The Dow Jones industrial average snapped a two-day winning streak, shedding 26.3 points, or 0.3 percent, to end at 10,270.55.

Its weakest component was Pfizer Inc., off 2.3 percent after it announced a smaller rise in its fourth-quarter net than analysts had expected. The company also scaled back revenue estimates for 2010, which weighed on other health care stocks, including Dow component Merck & Co., down 2.1 percent.

The financial, energy and basic-materials sectors were also weak on Wednesday, pushing the S&P 500 to a 0.6 percent decline. The Nasdaq composite index was up 0.85 point, nearly flat in percentage terms.

For at least the second earnings season in a row, Wall Street has welcomed improved bottom lines at most companies but seen little of a hoped-for increase in sales to suggest broader strength in the U.S. economy.

"Only about 30 percent of companies are reporting revenue increases, which bothers us," said David Prokupek, managing partner at Consumer Capital Partners, a Denver portfolio-management firm. "That's part of the reason we're in no man's land for the market right now."

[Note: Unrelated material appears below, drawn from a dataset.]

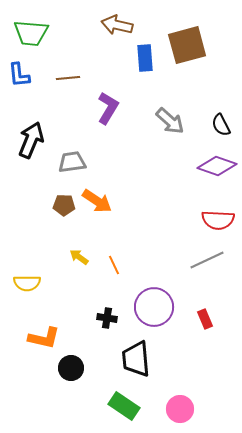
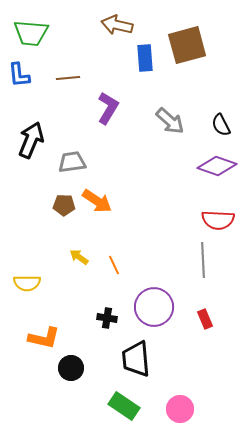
gray line: moved 4 px left; rotated 68 degrees counterclockwise
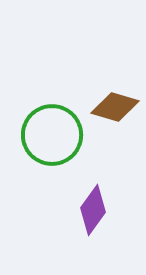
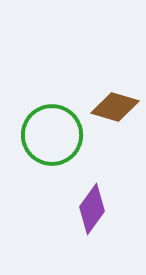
purple diamond: moved 1 px left, 1 px up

More than three-fourths of S&P 500 companies that have reported fourth-quarter earnings so far have beaten analysts' expectations, according to Thomson Reuters. But the market has drawn little support from that improvement in corporate bottom lines, with the S&P 500 off about 4 percent since Alcoa Inc.'s early January report marked the symbolic start of the reporting season.

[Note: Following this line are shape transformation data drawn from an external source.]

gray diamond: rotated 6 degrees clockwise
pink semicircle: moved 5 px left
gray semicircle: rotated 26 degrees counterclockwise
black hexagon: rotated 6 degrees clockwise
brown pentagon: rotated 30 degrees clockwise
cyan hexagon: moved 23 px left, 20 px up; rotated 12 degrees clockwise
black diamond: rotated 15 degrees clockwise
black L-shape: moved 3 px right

While investors always tend to recoil at earnings misses relative to expectations, the recent reporting season also has included several high-profile instances of investors selling a company's shares aggressively after it beats expectations. Such declines are often driven by investors using positive earnings news as an opportunity to take money off the table in stocks that enjoyed big gains in 2009.

One such example Wednesday was International Paper. The basic-materials bellwether saw its shares double last year, but they closed down 5.6 percent despite IP's announcement of a fourth-quarter loss that narrowed sharply and beat expectations.